How age helps to determine the way we vote
Updated: May 21
"How can the voting age be narrowed?" Photo: By Carole Railton (Copyright)
The UK election result has many people considering the future of democracy in the country. How is the democratic will best represented? Is it by the older or the younger generation? Is it by the urban or rural populace? Or is it by those in the North of England or the South? In this column, I will focus on the first of these: how age determined the outcome of the UK election. As a consequence, should we put a cap on the voting age, say at 70 years?
One writer, George Chesterton, back in 2016, suggested that old people should be banned from voting, arguing that voting should be withdrawn in the same way that driving licences are. He writes: “If a 15-year-old, whose entire economic and political future could be determined by the referendum, can’t vote, then neither should a 75-year-old, whose entire economic and political future could be determined by the fluctuating price of mince.”
But there is a difference. Somebody can have a licence when he or she is older than 70 or even 90 years old. In NZ, where I’m based, many people have a licence at 90. (Over 80 one must have the licence renewed every two years, based on a medical, eyes in particular.) And not everyone over the age of 70, or anyone who is a grandparent for that matter, is incoherent or incompetent. Therefore, at what age should you withdraw a vote?
By withdrawing a vote are you meddling with democracy?
The election result was emphatic. Another Conservative Government, the fourth one in a row, and with an increased majority. So, Britain will leave the EU on January 31, that has been decided. Obviously, only some people will like this. The Remainers, though, are unlikely to be happy. But everyone (well, almost) must be relieved as Brexit will happen and voters can discuss other things, probably more important things at that, like health and education. (All this is predicated on the likelihood that the Withdrawal Bill is passed by the UK Parliament).
In 2017, age became a clear dividing line in British politics, according to YouGov, a British international internet-based market research and data analytics firm.
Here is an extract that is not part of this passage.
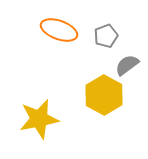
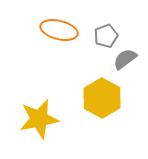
orange ellipse: rotated 6 degrees counterclockwise
gray semicircle: moved 2 px left, 6 px up
yellow hexagon: moved 2 px left, 3 px down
This was reinforced by a survey that YouGov undertook from 17-28 October 2019 which showed the stark contrast in the voting patterns of the old and young. Of the 11,590 people who were surveyed, 38% of those aged between 18 and 24 opted to vote Labour while only 18% of those aged between 50 and 59 did so. In this age group, 39% voted Conservatives, compared with only 16-24% in the 18 to 24 age group. The biggest difference is in the 70 plus age group with only 9% voting Labour.
The difference with LibDems is not huge. About 18% of voters aged between 18 and 24 voted LibDem, while this figure drops to 14% for the 70 plus age group.
The turning point appears to be in the 40 to 49 age group where 25% of those polled still vote Labour, compared with 32% voting Conservative.
What these figures tell us is that age does help to determine voting patterns, especially where Brexit is concerned. But how can this age gap be “narrowed”?
When it comes to a mandatory policy on voting age, voters must be wary as to which party, if any, proposes such a policy. And does such a policy go against the principals of democracy? And just because you are “old”- that is 70 years in this case- should your voting rights be removed? Room for thought, surely?